Retype the listing exactly, minus its pictures.

» Provided records:
---+---
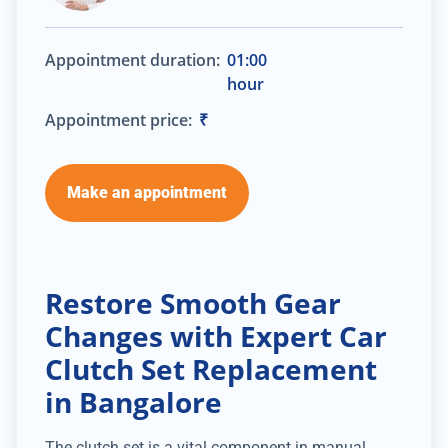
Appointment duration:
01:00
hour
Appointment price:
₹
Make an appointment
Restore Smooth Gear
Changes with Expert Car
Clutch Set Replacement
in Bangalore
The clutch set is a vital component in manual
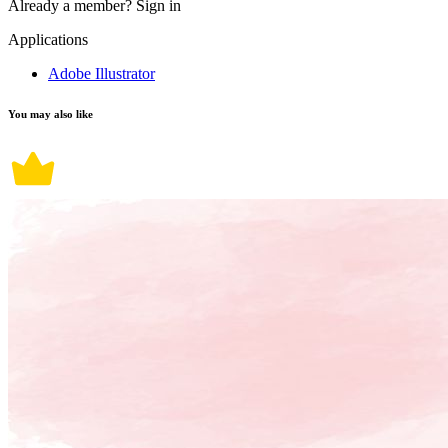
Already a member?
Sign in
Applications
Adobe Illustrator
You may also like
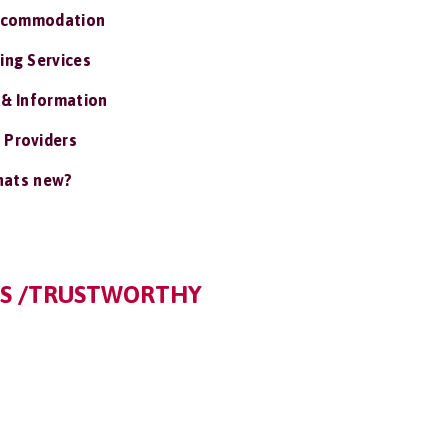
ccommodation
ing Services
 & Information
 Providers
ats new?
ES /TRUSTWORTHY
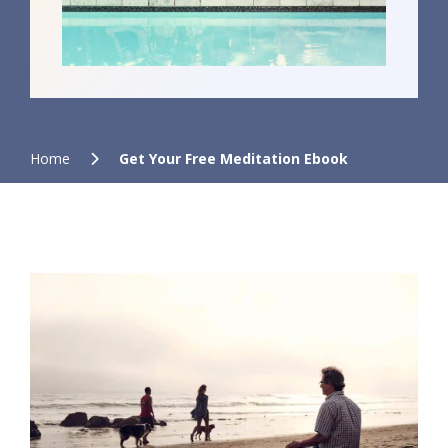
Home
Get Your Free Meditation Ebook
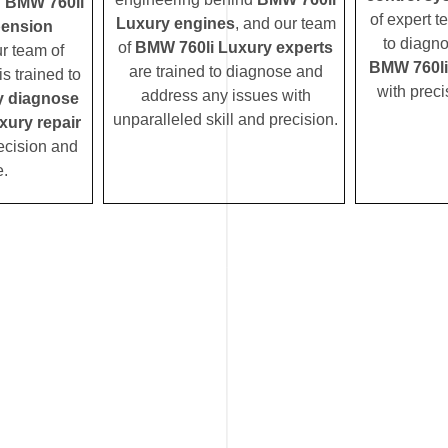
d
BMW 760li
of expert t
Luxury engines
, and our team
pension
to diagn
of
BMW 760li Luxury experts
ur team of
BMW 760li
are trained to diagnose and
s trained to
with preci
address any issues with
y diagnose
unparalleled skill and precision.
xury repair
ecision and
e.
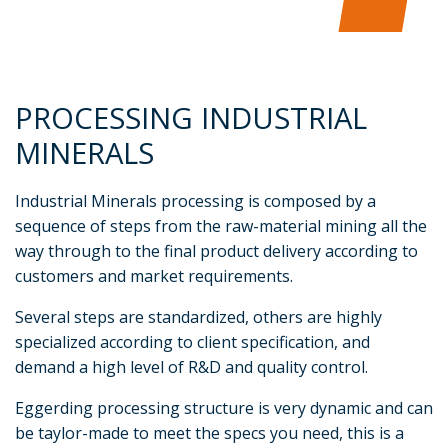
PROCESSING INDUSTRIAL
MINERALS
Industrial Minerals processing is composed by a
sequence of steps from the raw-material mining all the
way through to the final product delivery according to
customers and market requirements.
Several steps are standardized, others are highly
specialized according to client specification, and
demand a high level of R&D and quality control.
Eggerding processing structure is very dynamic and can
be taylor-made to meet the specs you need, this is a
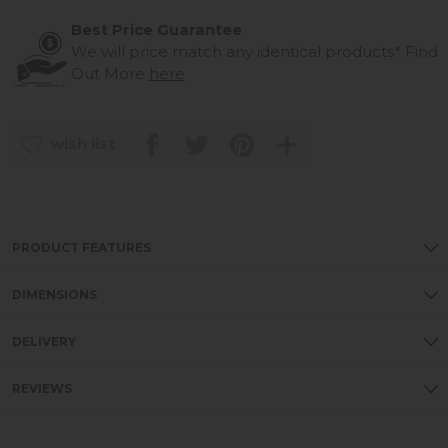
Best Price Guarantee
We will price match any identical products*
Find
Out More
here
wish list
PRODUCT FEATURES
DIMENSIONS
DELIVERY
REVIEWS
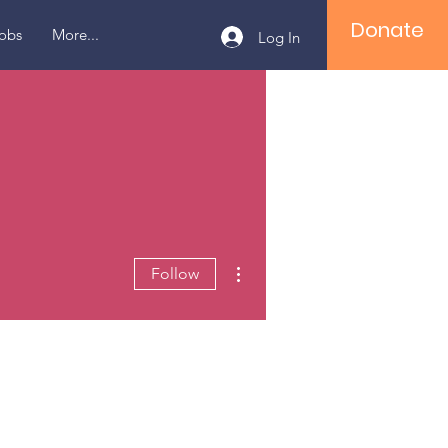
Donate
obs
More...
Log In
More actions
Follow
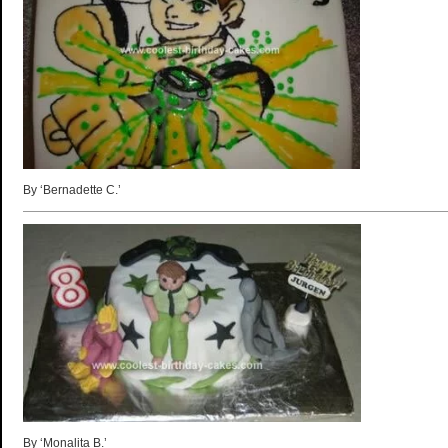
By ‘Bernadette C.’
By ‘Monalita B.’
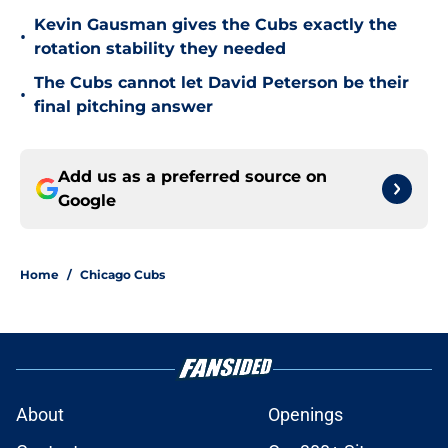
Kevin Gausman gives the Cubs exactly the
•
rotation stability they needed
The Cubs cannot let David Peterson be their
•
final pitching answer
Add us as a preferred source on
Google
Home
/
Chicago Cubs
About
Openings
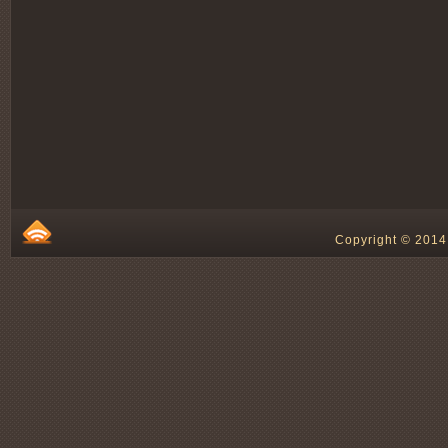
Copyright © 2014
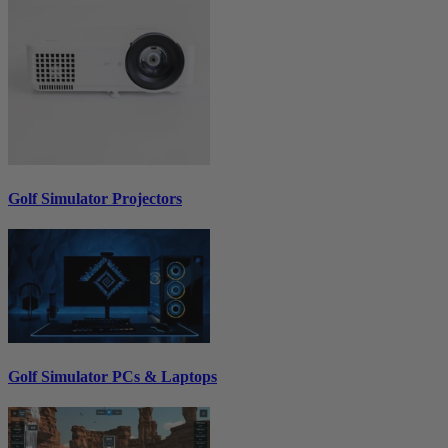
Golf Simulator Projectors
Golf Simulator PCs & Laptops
---+---
» Answer:
Appointment duration:
01:00
hour
Appointment price:
₹
Make an appointment
Restore Smooth Gear
Changes with Expert Car
Clutch Set Replacement
in Bangalore
The clutch set is a vital component in manual
Already a member?
Sign in
Applications
Adobe Illustrator
You may also like
ccommodation
ing Services
 & Information
 Providers
ats new?
ES /TRUSTWORTHY
Home
Get Your Free Meditation Ebook
d
BMW 760li
of expert t
Luxury engines
, and our team
pension
to diagn
of
BMW 760li Luxury experts
ur team of
BMW 760li
are trained to diagnose and
s trained to
with preci
address any issues with
y diagnose
unparalleled skill and precision.
xury repair
ecision and
e.
PROCESSING INDUSTRIAL
MINERALS
Industrial Minerals processing is composed by a
sequence of steps from the raw-material mining all the
way through to the final product delivery according to
customers and market requirements.
Several steps are standardized, others are highly
specialized according to client specification, and
demand a high level of R&D and quality control.
Eggerding processing structure is very dynamic and can
be taylor-made to meet the specs you need, this is a
Best Price Guarantee
We will price match any identical products*
Find
Out More
here
wish list
PRODUCT FEATURES
DIMENSIONS
DELIVERY
REVIEWS
Donate
obs
More...
Log In
More actions
Follow
By ‘Bernadette C.’
By ‘Monalita B.’
Kevin Gausman gives the Cubs exactly the
•
rotation stability they needed
The Cubs cannot let David Peterson be their
•
final pitching answer
Add us as a preferred source on
Google
Home
/
Chicago Cubs
About
Openings
Copyright © 2014
Golf Simulator Projectors
Golf Simulator PCs & Laptops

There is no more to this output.